> _ABOUT THIS EXERCISE_
Working from the entries that follow, retype each one without any alteration.
==== DATASET RECORDS
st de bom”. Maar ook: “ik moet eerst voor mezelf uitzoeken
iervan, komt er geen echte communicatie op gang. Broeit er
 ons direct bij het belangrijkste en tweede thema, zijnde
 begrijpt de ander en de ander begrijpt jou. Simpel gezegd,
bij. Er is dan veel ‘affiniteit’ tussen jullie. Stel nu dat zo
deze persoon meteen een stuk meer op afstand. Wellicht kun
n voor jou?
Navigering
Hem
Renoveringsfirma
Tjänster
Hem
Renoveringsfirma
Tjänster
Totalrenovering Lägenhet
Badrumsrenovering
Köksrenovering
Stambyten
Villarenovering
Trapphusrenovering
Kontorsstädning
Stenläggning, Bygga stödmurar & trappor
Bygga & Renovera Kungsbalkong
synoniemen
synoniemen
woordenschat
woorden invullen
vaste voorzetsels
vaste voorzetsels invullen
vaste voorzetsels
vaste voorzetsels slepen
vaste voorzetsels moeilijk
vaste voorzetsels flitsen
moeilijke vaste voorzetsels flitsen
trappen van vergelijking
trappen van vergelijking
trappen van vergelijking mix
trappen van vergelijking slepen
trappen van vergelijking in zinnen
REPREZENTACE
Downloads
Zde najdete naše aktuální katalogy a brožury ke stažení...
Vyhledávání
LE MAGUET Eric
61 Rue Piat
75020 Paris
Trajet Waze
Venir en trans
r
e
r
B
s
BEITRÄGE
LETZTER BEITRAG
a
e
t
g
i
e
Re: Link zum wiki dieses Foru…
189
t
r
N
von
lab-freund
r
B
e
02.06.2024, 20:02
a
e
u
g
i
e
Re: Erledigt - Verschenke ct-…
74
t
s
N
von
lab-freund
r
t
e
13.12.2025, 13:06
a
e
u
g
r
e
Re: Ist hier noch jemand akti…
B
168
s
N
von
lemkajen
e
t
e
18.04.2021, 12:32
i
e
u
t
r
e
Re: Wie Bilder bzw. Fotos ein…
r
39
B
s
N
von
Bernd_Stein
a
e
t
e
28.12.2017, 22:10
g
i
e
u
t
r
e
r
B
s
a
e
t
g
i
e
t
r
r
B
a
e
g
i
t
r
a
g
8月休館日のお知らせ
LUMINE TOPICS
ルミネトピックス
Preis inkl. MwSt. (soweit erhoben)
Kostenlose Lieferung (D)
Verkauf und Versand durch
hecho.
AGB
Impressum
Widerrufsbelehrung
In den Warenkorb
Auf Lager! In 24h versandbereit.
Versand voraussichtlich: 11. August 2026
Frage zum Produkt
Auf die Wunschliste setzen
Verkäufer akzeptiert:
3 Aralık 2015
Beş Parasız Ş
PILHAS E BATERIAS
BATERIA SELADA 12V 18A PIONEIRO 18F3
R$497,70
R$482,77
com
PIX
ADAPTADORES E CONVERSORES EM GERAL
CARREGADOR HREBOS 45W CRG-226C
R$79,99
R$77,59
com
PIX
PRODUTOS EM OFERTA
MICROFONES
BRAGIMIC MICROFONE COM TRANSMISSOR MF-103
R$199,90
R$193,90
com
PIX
========
> _ANSWER_
st de bom”. Maar ook: “ik moet eerst voor mezelf uitzoeken
iervan, komt er geen echte communicatie op gang. Broeit er
 ons direct bij het belangrijkste en tweede thema, zijnde
 begrijpt de ander en de ander begrijpt jou. Simpel gezegd,
bij. Er is dan veel ‘affiniteit’ tussen jullie. Stel nu dat zo
deze persoon meteen een stuk meer op afstand. Wellicht kun
n voor jou?
Navigering
Hem
Renoveringsfirma
Tjänster
Hem
Renoveringsfirma
Tjänster
Totalrenovering Lägenhet
Badrumsrenovering
Köksrenovering
Stambyten
Villarenovering
Trapphusrenovering
Kontorsstädning
Stenläggning, Bygga stödmurar & trappor
Bygga & Renovera Kungsbalkong
synoniemen
synoniemen
woordenschat
woorden invullen
vaste voorzetsels
vaste voorzetsels invullen
vaste voorzetsels
vaste voorzetsels slepen
vaste voorzetsels moeilijk
vaste voorzetsels flitsen
moeilijke vaste voorzetsels flitsen
trappen van vergelijking
trappen van vergelijking
trappen van vergelijking mix
trappen van vergelijking slepen
trappen van vergelijking in zinnen
REPREZENTACE
Downloads
Zde najdete naše aktuální katalogy a brožury ke stažení...
Vyhledávání
LE MAGUET Eric
61 Rue Piat
75020 Paris
Trajet Waze
Venir en trans
r
e
r
B
s
BEITRÄGE
LETZTER BEITRAG
a
e
t
g
i
e
Re: Link zum wiki dieses Foru…
189
t
r
N
von
lab-freund
r
B
e
02.06.2024, 20:02
a
e
u
g
i
e
Re: Erledigt - Verschenke ct-…
74
t
s
N
von
lab-freund
r
t
e
13.12.2025, 13:06
a
e
u
g
r
e
Re: Ist hier noch jemand akti…
B
168
s
N
von
lemkajen
e
t
e
18.04.2021, 12:32
i
e
u
t
r
e
Re: Wie Bilder bzw. Fotos ein…
r
39
B
s
N
von
Bernd_Stein
a
e
t
e
28.12.2017, 22:10
g
i
e
u
t
r
e
r
B
s
a
e
t
g
i
e
t
r
r
B
a
e
g
i
t
r
a
g
8月休館日のお知らせ
LUMINE TOPICS
ルミネトピックス
Preis inkl. MwSt. (soweit erhoben)
Kostenlose Lieferung (D)
Verkauf und Versand durch
hecho.
AGB
Impressum
Widerrufsbelehrung
In den Warenkorb
Auf Lager! In 24h versandbereit.
Versand voraussichtlich: 11. August 2026
Frage zum Produkt
Auf die Wunschliste setzen
Verkäufer akzeptiert:
3 Aralık 2015
Beş Parasız Ş
PILHAS E BATERIAS
BATERIA SELADA 12V 18A PIONEIRO 18F3
R$497,70
R$482,77
com
PIX
ADAPTADORES E CONVERSORES EM GERAL
CARREGADOR HREBOS 45W CRG-226C
R$79,99
R$77,59
com
PIX
PRODUTOS EM OFERTA
MICROFONES
BRAGIMIC MICROFONE COM TRANSMISSOR MF-103
R$199,90
R$193,90
com
PIX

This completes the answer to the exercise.